Il sistema informatico utilizzato dal datore di lavoro, infatti, non si limitava a vietare la navigazione su alcuni specifici siti internet (quelli non inerenti all’attività istituzionale dell’ente) ma memorizzava ogni accesso o tentativo di accesso alla rete, e conservava queste informazioni per un periodo variabile (da 6 a 12 mesi). Quanto alla posta elettronica, il software conservava sul server aziendale tutti i messaggi spediti e ricevuti dal dipendente, consentendo la loro visualizzazione agli amministratori del sistema. Anche le telefonate erano oggetto di registrazione e conservazione, quanto meno con riferimento ai numeri chiamati.

Il Garante non ha contestato questi sistemi nella loro interezza ma, piuttosto, ha censurato il fatto che fossero stati installati e utilizzati senza il rispetto delle procedure previste dalla legge: quindi, senza l’accordo sindacale (o, in mancanza, l’autorizzazione amministrativa) previsto dallo statuto dei lavoratori, senza l’acquisizione del consenso individuale e senza il rilascio delle informative previste dal codice della privacy.

La Cassazione rigetta l’impugnazione proposta contro tale provvedimento. La Corte ricorda, innanzitutto, che l’articolo 4 dello statuto dei lavoratori, per costante giurisprudenza, trova applicazione ogni volta che un apparecchio consente il controllo a distanza dell’attività dei dipendenti, anche quando il datore di lavoro deve attuare i cosiddetti controlli difensivi.

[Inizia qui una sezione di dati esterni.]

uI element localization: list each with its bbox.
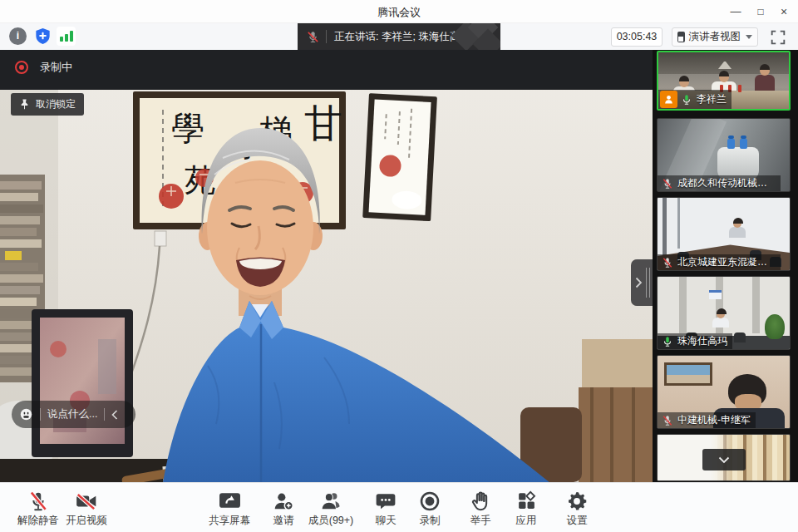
chevron-left-icon[interactable] bbox=[111, 410, 118, 420]
participants-panel: 李祥兰 成都久和传动机械有限... bbox=[653, 50, 798, 482]
participant-name: 成都久和传动机械有限... bbox=[677, 176, 776, 190]
mic-on-icon bbox=[662, 336, 673, 347]
calligraphy-frame-small bbox=[362, 93, 437, 221]
video-top-overlay: 录制中 bbox=[0, 50, 653, 90]
participant-video-chengdu-jiuhe[interactable]: 成都久和传动机械有限... bbox=[657, 118, 791, 192]
bottom-toolbar: 解除静音 开启视频 共享屏幕 邀请 成员(99+) bbox=[0, 482, 798, 532]
meeting-top-toolbar: i 正在讲话: 李祥兰; 珠海仕高玛; 03:05:43 演讲者视图 bbox=[0, 23, 798, 50]
raise-hand-icon bbox=[470, 490, 490, 512]
main-speaker-video: 甘 梯 才 學 苑 bbox=[0, 50, 653, 482]
desk-monitor bbox=[32, 309, 133, 457]
share-screen-icon bbox=[219, 491, 241, 511]
chevron-down-icon bbox=[746, 35, 752, 39]
mic-on-icon bbox=[681, 94, 692, 106]
record-icon bbox=[419, 490, 441, 512]
close-button[interactable]: × bbox=[771, 0, 796, 23]
participant-video-li-xianglan[interactable]: 李祥兰 bbox=[657, 51, 791, 111]
mic-muted-icon bbox=[662, 415, 673, 426]
unpin-label: 取消锁定 bbox=[36, 97, 76, 111]
gear-icon bbox=[566, 490, 588, 512]
participant-name-bar: 李祥兰 bbox=[658, 90, 732, 109]
banner-divider bbox=[326, 30, 327, 43]
speaker-view-icon bbox=[677, 32, 685, 42]
scroll-down-button[interactable] bbox=[702, 449, 746, 470]
invite-person-icon bbox=[273, 490, 294, 512]
camera-off-icon bbox=[75, 490, 98, 512]
meeting-timer: 03:05:43 bbox=[611, 27, 663, 47]
view-mode-label: 演讲者视图 bbox=[689, 30, 741, 44]
sidebar-collapse-handle[interactable] bbox=[631, 259, 653, 306]
participant-video-zhuhai-sicoma[interactable]: 珠海仕高玛 bbox=[657, 276, 791, 350]
start-video-label: 开启视频 bbox=[53, 514, 120, 528]
pin-icon bbox=[19, 98, 30, 111]
chevron-right-icon bbox=[635, 277, 643, 288]
host-badge-icon bbox=[660, 91, 677, 108]
chevron-down-icon bbox=[718, 456, 730, 464]
wall-painting bbox=[664, 362, 712, 386]
meeting-info-icon[interactable]: i bbox=[9, 27, 27, 45]
maximize-button[interactable]: □ bbox=[748, 0, 773, 23]
emoji-icon[interactable] bbox=[19, 407, 33, 421]
participant-video-zhongjian-shenjijun[interactable]: 中建机械-申继军 bbox=[657, 355, 791, 429]
speaking-now-banner: 正在讲话: 李祥兰; 珠海仕高玛; bbox=[298, 23, 500, 50]
settings-label: 设置 bbox=[544, 514, 610, 528]
muted-mic-icon bbox=[306, 30, 320, 44]
plant bbox=[765, 314, 785, 339]
apps-grid-icon bbox=[516, 490, 537, 511]
svg-text:學: 學 bbox=[171, 109, 204, 147]
members-icon bbox=[320, 490, 342, 512]
start-video-button[interactable]: 开启视频 bbox=[53, 489, 120, 528]
participant-name: 北京城建亚东混凝土有... bbox=[677, 255, 776, 269]
network-signal-icon[interactable] bbox=[57, 27, 76, 46]
recording-indicator: 录制中 bbox=[15, 60, 72, 75]
quick-chat-input[interactable]: 说点什么... bbox=[12, 401, 135, 428]
fullscreen-icon[interactable] bbox=[769, 28, 787, 47]
participant-name-bar: 中建机械-申继军 bbox=[658, 412, 756, 428]
settings-button[interactable]: 设置 bbox=[544, 489, 610, 528]
participant-name-bar: 北京城建亚东混凝土有... bbox=[658, 254, 781, 270]
chat-pill-divider bbox=[104, 408, 105, 421]
mic-muted-icon bbox=[662, 178, 673, 190]
participant-name-bar: 成都久和传动机械有限... bbox=[658, 175, 781, 191]
security-shield-icon[interactable] bbox=[33, 27, 52, 46]
unpin-button[interactable]: 取消锁定 bbox=[11, 93, 84, 116]
meeting-window: 腾讯会议 — □ × i 正在讲话: 李祥兰; 珠海仕高玛; 03:05:43 … bbox=[0, 0, 798, 532]
recording-label: 录制中 bbox=[40, 60, 72, 75]
title-bar: 腾讯会议 — □ × bbox=[0, 0, 798, 23]
participant-name-bar: 珠海仕高玛 bbox=[658, 333, 732, 349]
participant-name: 中建机械-申继军 bbox=[677, 413, 751, 427]
record-dot-icon bbox=[15, 61, 28, 74]
chat-placeholder: 说点什么... bbox=[47, 407, 97, 421]
minimize-button[interactable]: — bbox=[723, 0, 748, 23]
svg-text:甘: 甘 bbox=[304, 101, 342, 145]
participant-name: 珠海仕高玛 bbox=[677, 334, 727, 348]
participant-video-beijing-chengjian[interactable]: 北京城建亚东混凝土有... bbox=[657, 197, 791, 271]
mic-muted-icon bbox=[662, 257, 673, 268]
chat-bubble-icon bbox=[375, 490, 397, 512]
participant-name: 李祥兰 bbox=[697, 92, 727, 106]
chat-pill-divider bbox=[40, 408, 41, 421]
view-mode-dropdown[interactable]: 演讲者视图 bbox=[672, 27, 758, 47]
window-title: 腾讯会议 bbox=[0, 5, 798, 20]
mic-muted-icon bbox=[27, 490, 49, 512]
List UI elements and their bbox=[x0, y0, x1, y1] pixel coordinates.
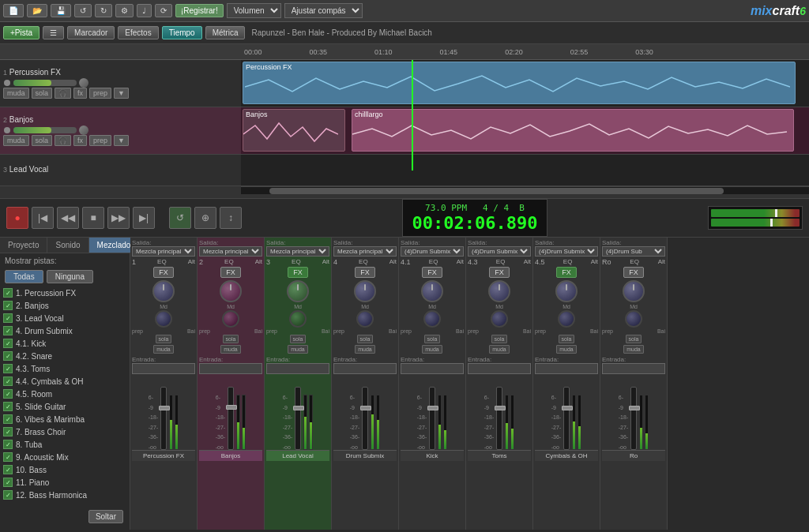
check-5[interactable]: ✓ bbox=[3, 339, 13, 348]
knob-room-small[interactable] bbox=[625, 310, 642, 328]
fader-handle-2[interactable] bbox=[226, 405, 237, 410]
check-4[interactable]: ✓ bbox=[3, 326, 13, 335]
fader-handle-43[interactable] bbox=[495, 406, 506, 410]
sidebar-item-6[interactable]: ✓ 4.2. Snare bbox=[0, 350, 130, 362]
input-select-1[interactable] bbox=[132, 363, 195, 374]
fx-btn-ch3[interactable]: FX bbox=[288, 267, 308, 278]
solo-ch4[interactable]: sola bbox=[357, 335, 374, 343]
mute-btn-1[interactable]: muda bbox=[3, 88, 29, 99]
punch-in-btn[interactable]: ⊕ bbox=[194, 207, 216, 229]
release-btn[interactable]: Soltar bbox=[88, 510, 123, 523]
solo-ch3[interactable]: sola bbox=[290, 335, 307, 343]
sidebar-item-1[interactable]: ✓ 1. Percussion FX bbox=[0, 287, 130, 299]
fader-track-41[interactable] bbox=[429, 387, 435, 450]
fader-handle-1[interactable] bbox=[159, 406, 170, 410]
fader-handle-room[interactable] bbox=[629, 406, 640, 410]
sidebar-item-4[interactable]: ✓ 4. Drum Submix bbox=[0, 324, 130, 337]
no-tracks-btn[interactable]: Ninguna bbox=[47, 270, 93, 283]
input-select-2[interactable] bbox=[199, 363, 262, 374]
knob-ch41-main[interactable] bbox=[421, 280, 443, 302]
volume-dropdown[interactable]: Volumen bbox=[227, 3, 281, 18]
mute-ch4[interactable]: muda bbox=[355, 345, 375, 354]
clip-banjos[interactable]: Banjos bbox=[243, 109, 345, 152]
metronome-btn[interactable]: ♩ bbox=[137, 4, 152, 17]
sidebar-item-12[interactable]: ✓ 7. Brass Choir bbox=[0, 425, 130, 438]
pan-icon-1[interactable]: 🎧 bbox=[55, 88, 71, 99]
fader-track-room[interactable] bbox=[630, 387, 637, 450]
knob-ch43-small[interactable] bbox=[491, 310, 508, 328]
output-select-4-5[interactable]: (4)Drum Submix bbox=[535, 246, 598, 257]
solo-ch2[interactable]: sola bbox=[223, 335, 239, 343]
sidebar-item-3[interactable]: ✓ 3. Lead Vocal bbox=[0, 312, 130, 324]
all-tracks-btn[interactable]: Todas bbox=[5, 270, 43, 283]
go-end-btn[interactable]: ▶| bbox=[133, 207, 155, 229]
fader-handle-3[interactable] bbox=[293, 406, 304, 410]
timeline-scrollbar[interactable] bbox=[241, 186, 809, 194]
mute-ch1[interactable]: muda bbox=[153, 345, 174, 354]
output-select-4-3[interactable]: (4)Drum Submix bbox=[468, 246, 531, 257]
solo-btn-2[interactable]: sola bbox=[32, 135, 53, 146]
marker-icon[interactable]: ☰ bbox=[43, 26, 64, 39]
fader-handle-4[interactable] bbox=[360, 406, 371, 410]
new-file-btn[interactable]: 📄 bbox=[3, 4, 24, 17]
fader-track-3[interactable] bbox=[295, 387, 301, 450]
fx-btn-ch1[interactable]: FX bbox=[153, 267, 174, 278]
input-select-41[interactable] bbox=[401, 363, 464, 374]
output-select-3[interactable]: Mezcla principal bbox=[266, 246, 329, 257]
sidebar-item-7[interactable]: ✓ 4.3. Toms bbox=[0, 362, 130, 375]
settings-btn[interactable]: ⚙ bbox=[115, 4, 134, 17]
mute-room[interactable]: muda bbox=[623, 345, 644, 354]
input-select-4[interactable] bbox=[333, 363, 397, 374]
tab-proyecto[interactable]: Proyecto bbox=[0, 238, 47, 253]
scratch-btn[interactable]: ↕ bbox=[220, 207, 242, 229]
record-btn[interactable]: ● bbox=[6, 207, 28, 229]
knob-ch1-small[interactable] bbox=[155, 310, 172, 328]
solo-ch41[interactable]: sola bbox=[424, 335, 441, 343]
fast-forward-btn[interactable]: ▶▶ bbox=[107, 207, 130, 229]
mute-btn-2[interactable]: muda bbox=[3, 135, 29, 146]
input-select-45[interactable] bbox=[535, 363, 598, 374]
knob-room-main[interactable] bbox=[623, 280, 645, 302]
pan-icon-2[interactable]: 🎧 bbox=[55, 135, 71, 146]
output-select-4-1[interactable]: (4)Drum Submix bbox=[401, 246, 464, 257]
check-1[interactable]: ✓ bbox=[3, 288, 13, 298]
output-select-4[interactable]: Mezcla principal bbox=[333, 246, 397, 257]
knob-ch4-small[interactable] bbox=[356, 310, 374, 328]
knob-ch45-small[interactable] bbox=[558, 310, 575, 328]
sidebar-item-5[interactable]: ✓ 4.1. Kick bbox=[0, 337, 130, 350]
adjust-dropdown[interactable]: Ajustar compás bbox=[284, 3, 363, 18]
fx-btn-ch43[interactable]: FX bbox=[489, 267, 510, 278]
loop-btn[interactable]: ⟳ bbox=[155, 4, 172, 17]
register-btn[interactable]: ¡Registrar! bbox=[175, 4, 224, 17]
check-15[interactable]: ✓ bbox=[3, 465, 13, 474]
fader-track-45[interactable] bbox=[563, 387, 570, 450]
mute-ch3[interactable]: muda bbox=[288, 345, 308, 354]
fader-track-43[interactable] bbox=[496, 387, 502, 450]
sidebar-item-16[interactable]: ✓ 11. Piano bbox=[0, 476, 130, 489]
go-start-btn[interactable]: |◀ bbox=[32, 207, 54, 229]
fx-btn-ch45[interactable]: FX bbox=[556, 267, 577, 278]
timeline-scroll-thumb[interactable] bbox=[269, 188, 724, 194]
check-6[interactable]: ✓ bbox=[3, 351, 13, 361]
effects-btn[interactable]: Efectos bbox=[118, 26, 158, 39]
mute-ch45[interactable]: muda bbox=[556, 345, 577, 354]
mute-ch2[interactable]: muda bbox=[220, 345, 241, 354]
output-select-2[interactable]: Mezcla principal bbox=[199, 246, 262, 257]
solo-room[interactable]: sola bbox=[626, 335, 642, 343]
loop-toggle-btn[interactable]: ↺ bbox=[169, 207, 191, 229]
expand-btn-2[interactable]: ▼ bbox=[114, 135, 129, 146]
knob-ch45-main[interactable] bbox=[555, 280, 578, 302]
fader-track-2[interactable] bbox=[228, 387, 234, 450]
sidebar-item-11[interactable]: ✓ 6. Vibes & Marimba bbox=[0, 413, 130, 425]
save-btn[interactable]: 💾 bbox=[51, 4, 71, 17]
prep-btn-2[interactable]: prep bbox=[89, 135, 111, 146]
check-8[interactable]: ✓ bbox=[3, 377, 13, 386]
marker-btn[interactable]: Marcador bbox=[67, 26, 115, 39]
sidebar-item-17[interactable]: ✓ 12. Bass Harmonica bbox=[0, 489, 130, 501]
input-select-3[interactable] bbox=[266, 363, 329, 374]
rewind-btn[interactable]: ◀◀ bbox=[57, 207, 79, 229]
fader-handle-41[interactable] bbox=[427, 406, 438, 410]
solo-btn-1[interactable]: sola bbox=[32, 88, 53, 99]
fader-handle-45[interactable] bbox=[562, 406, 573, 410]
sidebar-item-10[interactable]: ✓ 5. Slide Guitar bbox=[0, 400, 130, 413]
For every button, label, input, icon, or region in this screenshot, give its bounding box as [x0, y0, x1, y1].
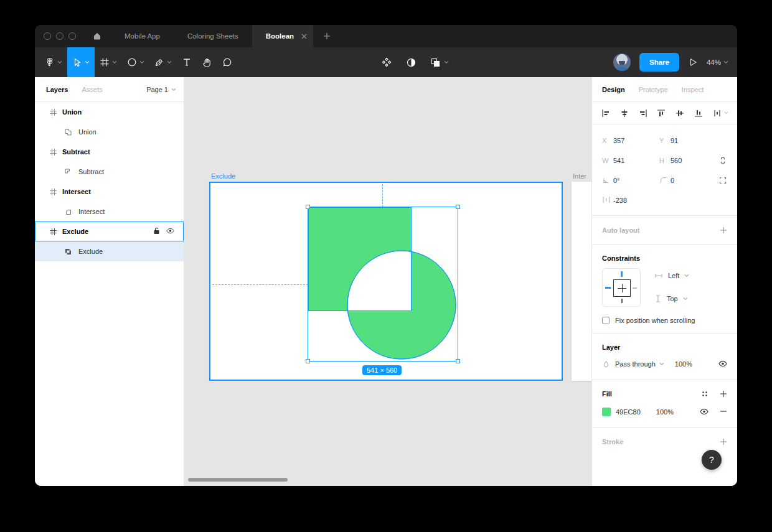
fill-hex-field[interactable]: 49EC80 [616, 408, 641, 416]
selection-bounding-box[interactable] [308, 207, 458, 361]
page-selector[interactable]: Page 1 [146, 86, 176, 93]
text-tool-button[interactable] [177, 47, 197, 77]
w-value-field[interactable]: 541 [613, 157, 659, 164]
h-value-field[interactable]: 560 [671, 157, 717, 164]
constrain-proportions-icon[interactable] [718, 156, 727, 165]
horizontal-scrollbar[interactable] [188, 478, 288, 482]
tab-layers[interactable]: Layers [46, 86, 68, 93]
layer-row-intersect[interactable]: Intersect [35, 202, 184, 222]
constraint-right-tick[interactable] [633, 287, 637, 289]
alignment-toolbar [592, 102, 737, 124]
constraint-top-tick[interactable] [621, 271, 623, 277]
rotation-value-field[interactable]: 0° [613, 177, 659, 184]
unlock-icon[interactable] [153, 227, 160, 236]
close-tab-icon[interactable] [301, 34, 307, 39]
distribute-spacing-icon[interactable] [712, 108, 728, 118]
fill-styles-icon[interactable] [701, 390, 708, 398]
tab-design[interactable]: Design [602, 86, 625, 93]
selection-handle-top-right[interactable] [456, 205, 460, 209]
align-vertical-center-icon[interactable] [675, 108, 685, 118]
constraint-bottom-tick[interactable] [621, 299, 623, 303]
hand-tool-button[interactable] [197, 47, 217, 77]
layer-row-subtract-frame[interactable]: Subtract [35, 142, 184, 162]
fix-position-checkbox[interactable] [602, 317, 610, 324]
horizontal-constraint-select[interactable]: Left [654, 272, 689, 279]
avatar[interactable] [613, 54, 631, 71]
y-value-field[interactable]: 91 [671, 137, 717, 144]
layer-opacity-field[interactable]: 100% [675, 360, 692, 368]
help-button[interactable]: ? [702, 450, 722, 470]
selection-handle-top-left[interactable] [306, 205, 310, 209]
tab-coloring-sheets[interactable]: Coloring Sheets [174, 25, 252, 47]
spacing-value-field[interactable]: -238 [613, 197, 659, 204]
x-value-field[interactable]: 357 [613, 137, 659, 144]
add-fill-button[interactable] [720, 390, 727, 398]
present-button[interactable] [688, 57, 698, 67]
fill-opacity-field[interactable]: 100% [656, 408, 674, 416]
layer-row-subtract[interactable]: Subtract [35, 162, 184, 182]
vertical-constraint-select[interactable]: Top [654, 294, 689, 303]
share-button[interactable]: Share [639, 53, 679, 72]
add-stroke-button[interactable] [720, 438, 727, 446]
align-left-icon[interactable] [601, 108, 611, 118]
tab-prototype[interactable]: Prototype [639, 86, 668, 93]
close-window-button[interactable] [44, 32, 51, 40]
tab-inspect[interactable]: Inspect [682, 86, 704, 93]
main-menu-button[interactable] [40, 47, 67, 77]
layers-panel: Layers Assets Page 1 Union Union Subtrac… [35, 77, 184, 486]
shape-tool-button[interactable] [122, 47, 149, 77]
home-icon[interactable] [92, 31, 102, 41]
fix-position-row[interactable]: Fix position when scrolling [592, 307, 737, 333]
move-tool-button[interactable] [67, 47, 95, 77]
tab-mobile-app[interactable]: Mobile App [111, 25, 174, 47]
visibility-eye-icon[interactable] [166, 228, 174, 235]
frame-label-exclude[interactable]: Exclude [211, 172, 235, 180]
tab-assets[interactable]: Assets [82, 86, 102, 93]
text-tool-icon [182, 57, 192, 67]
align-bottom-icon[interactable] [694, 108, 704, 118]
stroke-title: Stroke [602, 438, 623, 446]
boolean-subtract-layer-icon [64, 169, 72, 175]
chevron-down-icon [57, 60, 62, 64]
boolean-groups-button[interactable] [430, 57, 449, 68]
boolean-union-icon [430, 57, 441, 68]
layer-row-union-frame[interactable]: Union [35, 102, 184, 122]
fill-color-swatch[interactable] [602, 408, 611, 416]
zoom-menu[interactable]: 44% [707, 58, 728, 66]
constraints-widget[interactable] [602, 268, 641, 307]
create-component-button[interactable] [381, 57, 392, 68]
constraint-left-tick[interactable] [605, 287, 611, 289]
layer-row-intersect-frame[interactable]: Intersect [35, 182, 184, 202]
align-horizontal-center-icon[interactable] [619, 108, 629, 118]
comment-tool-button[interactable] [217, 47, 237, 77]
selection-handle-bottom-left[interactable] [306, 359, 310, 363]
frame-label-intersect[interactable]: Inter [573, 172, 591, 180]
frame-tool-button[interactable] [95, 47, 122, 77]
layer-row-exclude[interactable]: Exclude [35, 241, 184, 261]
align-top-icon[interactable] [656, 108, 666, 118]
remove-fill-button[interactable] [720, 408, 727, 416]
layer-row-exclude-frame[interactable]: Exclude [35, 222, 184, 241]
h-label: H [659, 157, 671, 164]
rotation-icon [602, 176, 613, 185]
frame-intersect-partial[interactable] [572, 182, 591, 381]
corner-radius-value-field[interactable]: 0 [671, 177, 717, 184]
blend-mode-select[interactable]: Pass through [615, 360, 664, 368]
fill-visibility-eye-icon[interactable] [700, 408, 708, 416]
tab-boolean[interactable]: Boolean [252, 25, 313, 47]
canvas[interactable]: Exclude Inter 541 × 560 [184, 77, 591, 486]
add-auto-layout-button[interactable] [720, 226, 727, 234]
auto-layout-title: Auto layout [602, 226, 640, 234]
new-tab-button[interactable] [323, 32, 331, 40]
pen-tool-button[interactable] [149, 47, 177, 77]
minimize-window-button[interactable] [56, 32, 64, 40]
use-as-mask-button[interactable] [406, 57, 417, 68]
align-right-icon[interactable] [638, 108, 648, 118]
exclude-boolean-shape[interactable] [308, 207, 458, 361]
maximize-window-button[interactable] [68, 32, 76, 40]
layer-visibility-eye-icon[interactable] [718, 360, 727, 368]
layer-row-union[interactable]: Union [35, 122, 184, 142]
window-controls [44, 32, 76, 40]
selection-handle-bottom-right[interactable] [456, 359, 460, 363]
independent-corners-icon[interactable] [718, 176, 727, 185]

Spetta al datore di lavoro, osserva la Corte, organizzarsi in modo tale da prevenire comportamenti illeciti dei dipendenti mediante l’utilizzo di strumenti leciti, evitando di svolgere un controllo diretto della prestazione lavorativa.

Se questo controllo non può essere evitato, anche solo come effetto indiretto, gli impianti sono utilizzabili solo previo accordo con le rappresentanze sindacali o, in mancanza, previa autorizzazione amministrativa.

Queste autorizzazioni, prosegue la sentenza, costituiscono lo strumento indispensabile individuato dal legislatore per bilanciare i diritti del lavoratore (in primo luogo, quello alla riservatezza) e il diritto del datore di lavoro a proteggere i beni aziendali.

La violazione di tale principio comporta, secondo la Corte, anche la violazione dell’articolo 8 dello statuto, non inciso nel suo contenuto dalla recente riforma del lavoro, che vieta lo svolgimento di indagini sulle opinioni e sulla vita personale del lavoratore, anche se i dati raccolti non sono in concreto utilizzati.

La sentenza ribadisce inoltre l’importanza dell’informativa prevista dall’articolo 13 del codice della privacy: la mancata consegna di tale documento, infatti, rende illegittimo il trattamento e la conservazione dei messaggi di posta elettronica sul server aziendale.